Senate Intelligence Chairman Richard Burr and the panel’s top Democrat, Mark Warner of Virginia, are asking the Trump administration to declassify information related to the death of journalist Jamal Khashoggi and the US intelligence community’s assessment of who was responsible.
The senators sent a letter on Monday to acting Director of National Intelligence Richard Grenell requesting the administration provide an unclassified report on Khashoggi’s killing as required by a provision in last year’s National Defense Authorization Act, Burr confirmed Tuesday.
Burr told CNN that he sent the letter to Grenell as “one last effort to jog him” before Sen. Ron Wyden, an Oregon Democrat, pushes to use Senate rules to try to force the report’s release. The Washington Post first reported the letter from Burr and Warner.
Yet, the office of the director of national intelligence, which is now led by a Trump loyalist in Grenell, told lawmakers last month it would not provide any unclassified information about the killing, and provided only a classified report.
When asked Tuesday about the letter from Senate lawmakers, an ODNI spokesperson told CNN that the agency “has no specific detail to offer concerning the response” that has already been provided to lawmakers but “believes the response satisfies Congress’s specific requests as outlined in the FY20 NDAA sections.”
Khashoggi – a Washington Post columnist and royal insider-turned-critic – was last seen entering the Saudi consulate in Istanbul on October 2, 2018. He had expected to collect documents for his upcoming wedding but was instead killed and allegedly dismembered in the building. His remains are yet to be found.
But more than a year after Khashoggi’s death, lawmakers are continuing to press the Trump administration over what it views as a lack of transparency on the matter.
Last year, President Donald Trump said he was “extremely angry and very unhappy” about the murder of Khashoggi but claimed that “nobody has directly pointed a finger” at Saudi Crown Prince Mohammed bin Salman, known as MBS, despite the conclusions of the CIA and a United Nations report.
MBS has denied personal involvement in the killing.
The request from Burr and Warner comes on the heels of a similar letter that was sent to Grenell last week by House Intelligence Chairman Adam Schiff urging the declassification of the Khashoggi information. The letter from the Senate leaders means the push for the Khashoggi information is now bipartisan.
“The Committee shares ODNI’s concerns regarding the protection of sensitive Intelligence Community sources and methods,” Schiff wrote. “However, after reviewing the classified annex, the Committee believes that the annex could be declassified with appropriate redactions that should not alter or obscure in any way the Intelligence Community’s determinations, presentation of evidence, or identification of relevant persons, as required by law. In doing so, ODNI would fulfill Congress’ requirement and intent that your office submit an unclassified report on the killing of Mr. Khashoggi.”

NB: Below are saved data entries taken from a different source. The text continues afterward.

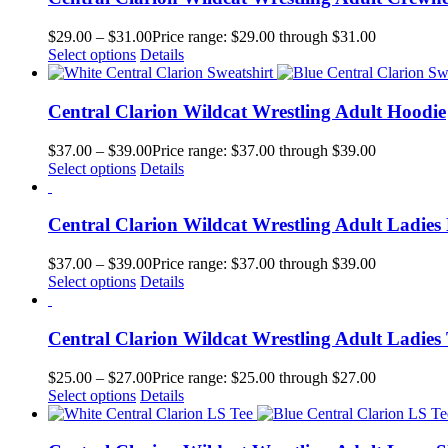
$
29.00
–
$
31.00
Price range: $29.00 through $31.00
Select options
Details
Central Clarion Wildcat Wrestling Adult Hoodie
$
37.00
–
$
39.00
Price range: $37.00 through $39.00
Select options
Details
Central Clarion Wildcat Wrestling Adult Ladies
$
37.00
–
$
39.00
Price range: $37.00 through $39.00
Select options
Details
Central Clarion Wildcat Wrestling Adult Ladies 
$
25.00
–
$
27.00
Price range: $25.00 through $27.00
Select options
Details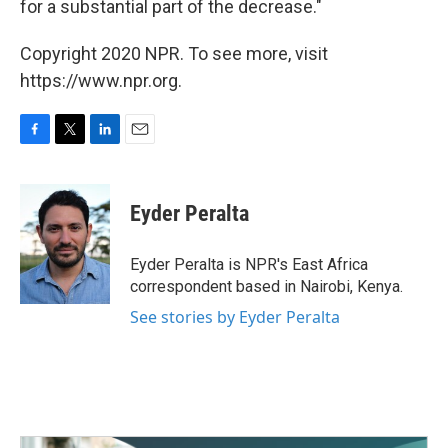
for a substantial part of the decrease."
Copyright 2020 NPR. To see more, visit
https://www.npr.org.
F
T
L
E
a
w
i
m
c
i
n
a
e
t
k
i
Eyder Peralta
b
t
e
l
o
e
d
o
r
I
Eyder Peralta is NPR's East Africa
k
n
correspondent based in Nairobi, Kenya.
See stories by Eyder Peralta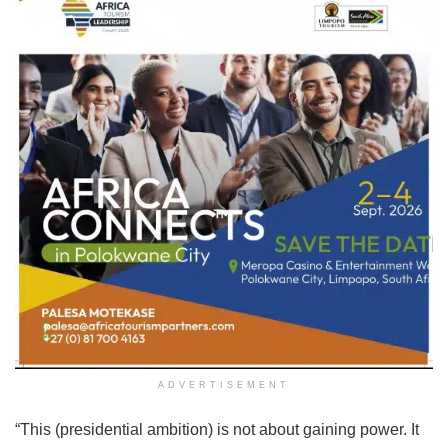
ADVERTISEMENT
“This (presidential ambition) is not about gaining power. It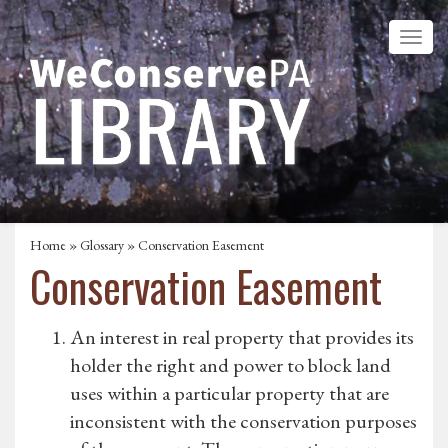
Home
»
Glossary
» Conservation Easement
Conservation Easement
An interest in real property that provides its
holder the right and power to block land
uses within a particular property that are
inconsistent with the conservation purposes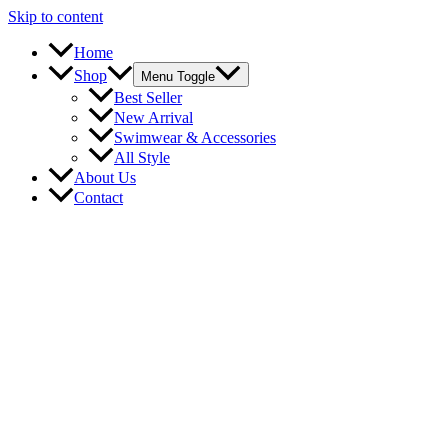
Skip to content
Home
Shop
Menu Toggle
Best Seller
New Arrival
Swimwear & Accessories
All Style
About Us
Contact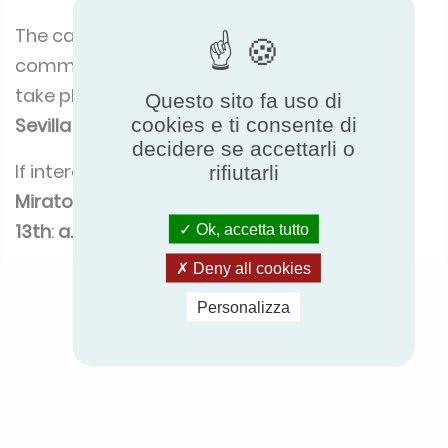
The call for participation to the launching
committee is now opened, first meeting will
take place
during the Eurovent Summit in
Questo sito fa uso di
cookies e ti consente di
Sevilla on September 27th
!
decidere se accettarli o
If interested to join,
please contact Arnaud
rifiutarli
Miraton before September
13th
:
a.miraton@eurovent-certification.com
Ok, accetta tutto
Deny all cookies
Personalizza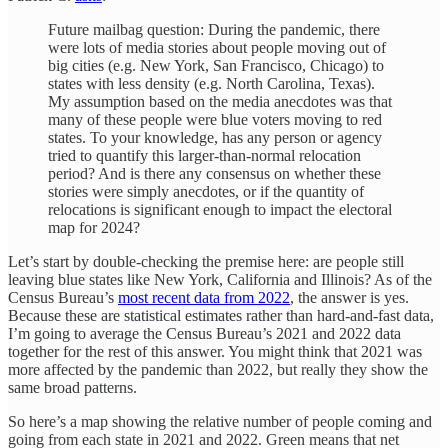
Future mailbag question: During the pandemic, there
were lots of media stories about people moving out of
big cities (e.g. New York, San Francisco, Chicago) to
states with less density (e.g. North Carolina, Texas).
My assumption based on the media anecdotes was that
many of these people were blue voters moving to red
states. To your knowledge, has any person or agency
tried to quantify this larger-than-normal relocation
period? And is there any consensus on whether these
stories were simply anecdotes, or if the quantity of
relocations is significant enough to impact the electoral
map for 2024?
Let’s start by double-checking the premise here: are people still
leaving blue states like New York, California and Illinois? As of the
Census Bureau’s
most recent data from 2022
, the answer is yes.
Because these are statistical estimates rather than hard-and-fast data,
I’m going to average the Census Bureau’s 2021 and 2022 data
together for the rest of this answer. You might think that 2021 was
more affected by the pandemic than 2022, but really they show the
same broad patterns.
So here’s a map showing the relative number of people coming and
going from each state in 2021 and 2022. Green means that net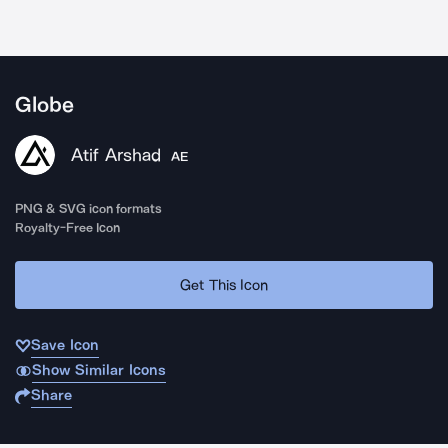
Globe
Atif Arshad
AE
PNG & SVG icon formats
Royalty-Free Icon
Get This Icon
Save Icon
Show Similar Icons
Share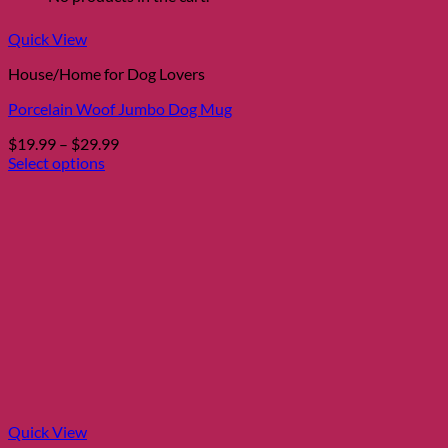
Quick View
House/Home for Dog Lovers
Porcelain Woof Jumbo Dog Mug
Price
$
19.99
–
$
29.99
range:
Select options
This
$19.99
product
through
has
$29.99
multiple
variants.
The
options
may
be
chosen
on
the
product
page
Quick View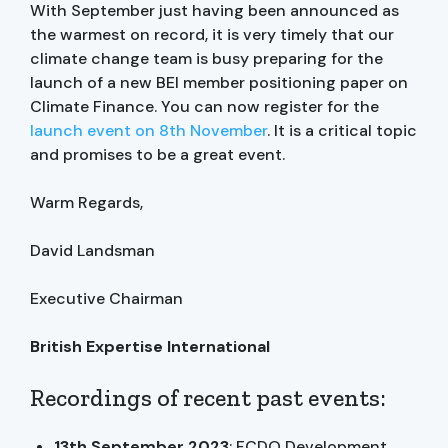
With September just having been announced as
the warmest on record, it is very timely that our
climate change team is busy preparing for the
launch of a new BEI member positioning paper on
Climate Finance. You can now register for the
launch event on 8th November
. It is a critical topic
and promises to be a great event.
Warm Regards,
David Landsman
Executive Chairman
British Expertise International
Recordings of recent past events:
13th September 2023
: FCDO Development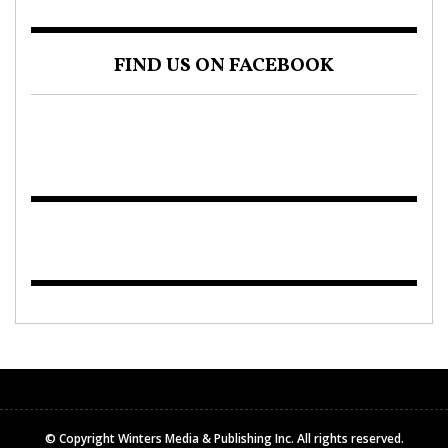
FIND US ON FACEBOOK
© Copyright Winters Media & Publishing Inc. All rights reserved.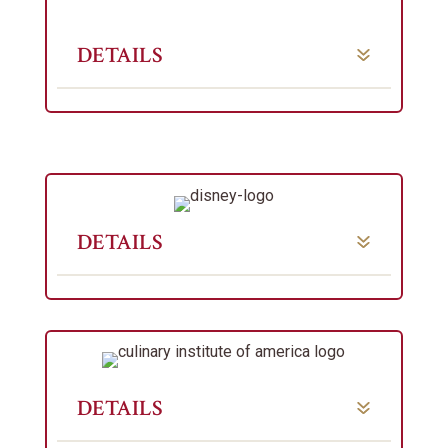
DETAILS
DETAILS
DETAILS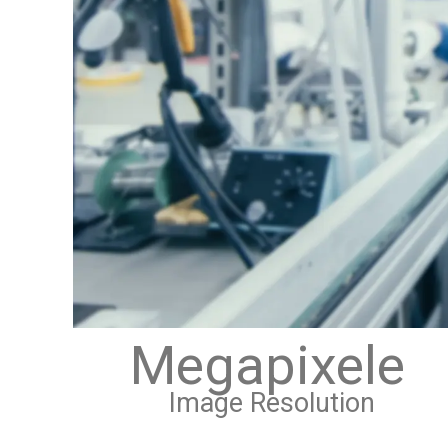
Megapixele
Image Resolution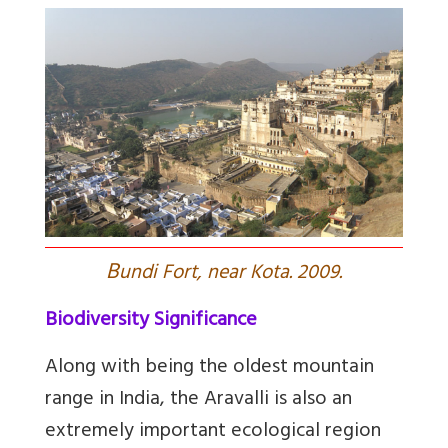
B
undi Fort, near Kota. 2009.
Biodiversity Significance
Along with being the oldest mountain
range in India, the Aravalli is also an
extremely important ecological region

However, the ODNI spokesperson noted Tuesday that the relevant NDAA provisions require “an unclassified report … which may include a classified annex” and “an unclassified report … consistent with protecting sources and methods.”
“The ODNI will continue to be responsive to questions from Congress, including providing classified briefings, reports and information to meet the needs of its oversight committees,” the spokesperson told CNN.
“The IC has consistently provided our oversight committees with all relevant intelligence. This particular request asks us to make that intelligence available to the public. That is something that cannot be done without jeopardizing sources and methods,” they added, noting the agency is “following the recommendation of nonpartisan career intelligence officials.”
Democratic Sen. Ron Wyden of Oregon and Rep. Tom Malinowski of New Jersey held a press conference Tuesday with Khashoggi’s fiancé to push for the release of a declassified report, and Wyden said he may try to force the report’s release in the Intelligence Committee.
“I’m going to invoke a process that the Senate created a number of years ago… for itself to release information to the public,” Wyden said. “I’m doing it because the law left no ambiguity — the law was very specific about what needs to be public, and the information I’m seeking to be released is consistent in all particulars with this requirement.